Je craignis de n’avoir pas été assez explicite.

— A quelle heure soupez-vous d’ordinaire ? Pour moi, toute heure m’est bonne quand j’ai faim comme à présent.

— Toute heure m’est également bonne pour souper, mais aujourd’hui je ne soupe pas.

Cette réponse me consterna ; heureusement Cecilio s’était à tout hasard muni de quelques mètres de viande sèche[1]. Je pus, en renversant les rôles, offrir un repas frugal au singulier amphitryon que le hasard m’avait départi, et qui ne se fit pas prier pour accepter.

— Il me paraît clairement constaté, lui dis-je après que nous eûmes terminé notre modeste collation, qu’il y a de par le monde un certain Remigio Vasquez qui n’est guère de vos amis ; que vous a-t-il donc fait ?
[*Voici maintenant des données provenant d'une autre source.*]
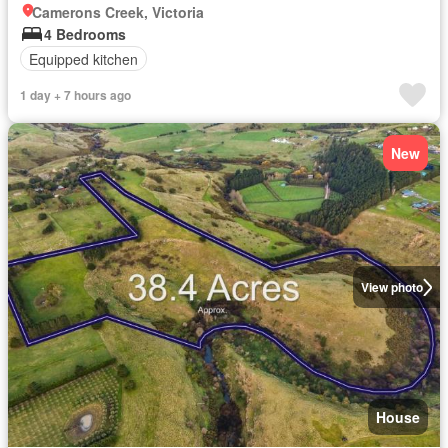
Camerons Creek, Victoria
4 Bedrooms
Equipped kitchen
1 day + 7 hours ago
New
View photo
House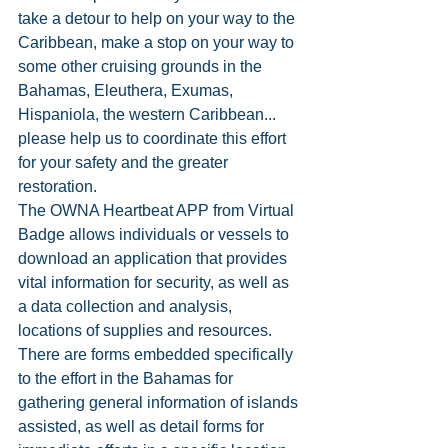
take a detour to help on your way to the 
Caribbean, make a stop on your way to 
some other cruising grounds in the 
Bahamas, Eleuthera, Exumas, 
Hispaniola, the western Caribbean... 
please help us to coordinate this effort 
for your safety and the greater 
restoration. 
The OWNA Heartbeat APP from Virtual 
Badge allows individuals or vessels to 
download an application that provides 
vital information for security, as well as 
a data collection and analysis, 
locations of supplies and resources. 
There are forms embedded specifically 
to the effort in the Bahamas for 
gathering general information of islands 
assisted, as well as detail forms for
— Rien encore jusqu’à présent, et je ne tirais aujourd’hui sur lui, c’est-à-dire sur vous, que purement par précaution, et pour l’empêcher de me nuire.
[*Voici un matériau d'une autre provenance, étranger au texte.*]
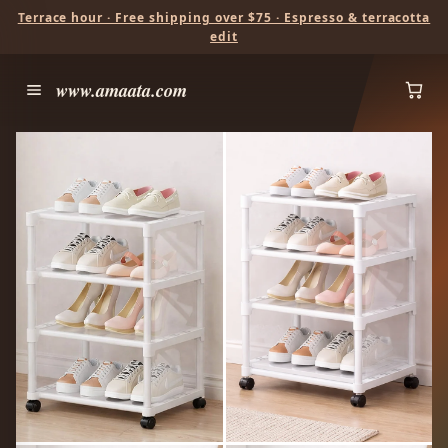
Terrace hour · Free shipping over $75 · Espresso & terracotta
edit
www.amaata.com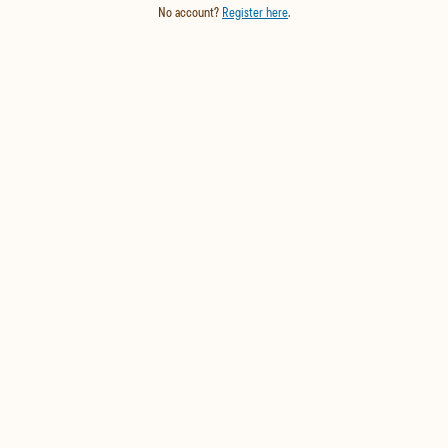
No account?
Register here
.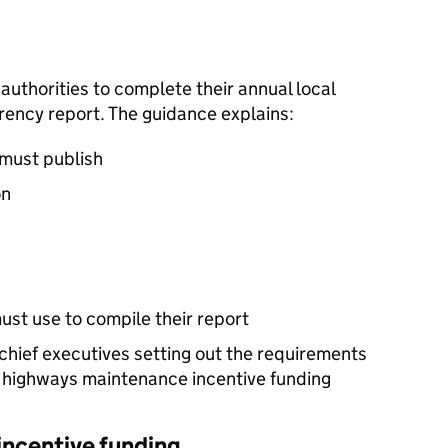
authorities to complete their annual local
ency report. The guidance explains:
 must publish
on
ust use to compile their report
 chief executives setting out the requirements
r highways maintenance incentive funding
ncentive funding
Puis Florencio Planillas (ainsi s’appelait mon hôte) entra dans de longs détails sur ses propres affaires. C’était un de ces mineurs obstinés qui ont toute leur vie à lutter contre des illusions toujours nouvelles, et qui, semblables aux joueurs malheureux, se croient constamment à la veille de devenir riches à millions, sans que jamais les rudes leçons de l’expérience puissent avoir raison de leur aveugle entêtement. Son histoire était celle de beaucoup d’autres. Jadis propriétaire principal d’une riche mine d’argent, puis d’une hacienda de beneficio florissante, il avait vu le filon tomber en borrasca[2], et le manque de capitaux l’avait forcé de suspendre les opérations de ses ateliers métallurgiques. Suivant les usages du Mexique en matière de prescription, l’usine ainsi abandonnée pouvait devenir la propriété de celui qui dénoncerait la détresse de l’exploitant. Cette dénonciation, suspendue sur la tête de Florencio Planillas, était pour lui une perpétuelle menace qui troublait ses jours et ses nuits. Son esprit inquiet voyait partout un rival prêt à le dépouiller, quand un inconnu était venu l’avertir qu’un individu nommé Remigio Vasquez était arrivé la veille à Guanajuato avec l’intention avouée de profiter de la suspension des travaux de l’usine pour se la faire adjuger. C’était un rude coup pour Florencio Planillas que d’être dépossédé d’une propriété qui l’avait enrichi dans le passé et lui

  1. Dans certaines parties du Mexique, la viande de boucherie est découpée en lanières, séchée au soleil et débitée à la mesure, comme le ruban, la corde ou la toile.
  2. Borrasca est le terme consacré dans les mines pour exprimer le moment où les travaux deviennent stériles.